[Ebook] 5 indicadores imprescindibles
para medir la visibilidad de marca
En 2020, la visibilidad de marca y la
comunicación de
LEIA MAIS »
--*--
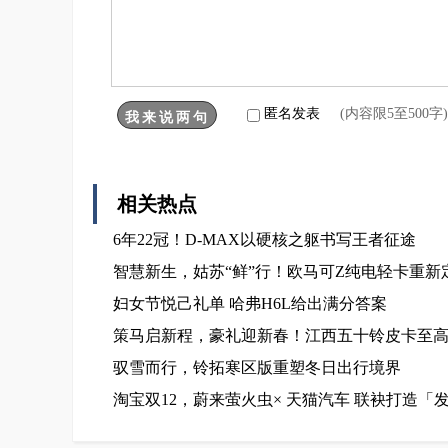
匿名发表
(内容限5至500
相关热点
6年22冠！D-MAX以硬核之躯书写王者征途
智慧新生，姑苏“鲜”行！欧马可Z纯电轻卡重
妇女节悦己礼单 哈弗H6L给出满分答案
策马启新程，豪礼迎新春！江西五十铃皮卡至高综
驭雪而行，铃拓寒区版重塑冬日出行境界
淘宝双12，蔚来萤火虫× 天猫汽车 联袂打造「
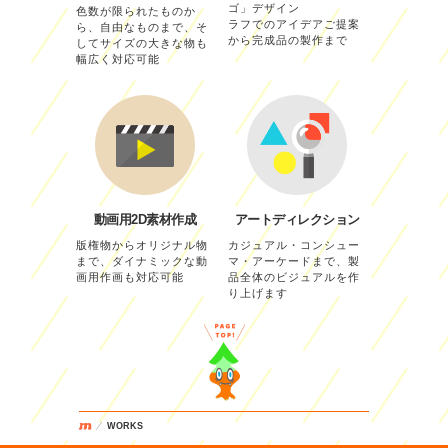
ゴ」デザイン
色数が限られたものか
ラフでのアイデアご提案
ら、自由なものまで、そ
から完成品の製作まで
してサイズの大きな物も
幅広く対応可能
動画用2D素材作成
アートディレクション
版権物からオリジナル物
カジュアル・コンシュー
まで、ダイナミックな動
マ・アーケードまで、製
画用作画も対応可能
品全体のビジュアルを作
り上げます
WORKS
--*--
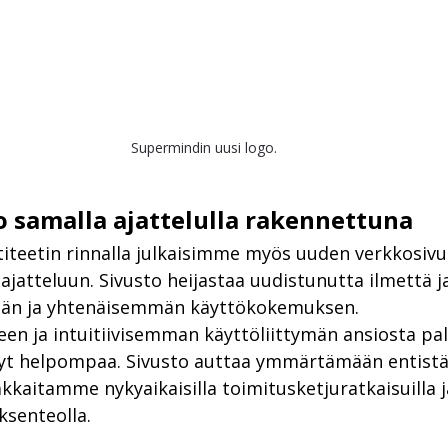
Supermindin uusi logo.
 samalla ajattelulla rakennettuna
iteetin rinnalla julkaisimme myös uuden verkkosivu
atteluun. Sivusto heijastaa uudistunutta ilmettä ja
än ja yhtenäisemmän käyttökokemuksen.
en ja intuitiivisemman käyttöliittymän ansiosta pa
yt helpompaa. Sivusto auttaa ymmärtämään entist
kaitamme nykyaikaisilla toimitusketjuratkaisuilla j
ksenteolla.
--*--
*Directions:* Among the entries above, the line containing "kaitamme nykyaikaisilla toimitusketjuratkaisuilla", the line containing "ksenteolla.", and all lines between them are to be restated word for word; nothing else belongs in the reply.

*Completed exercise:*
kaitamme nykyaikaisilla toimitusketjuratkaisuilla j
ksenteolla.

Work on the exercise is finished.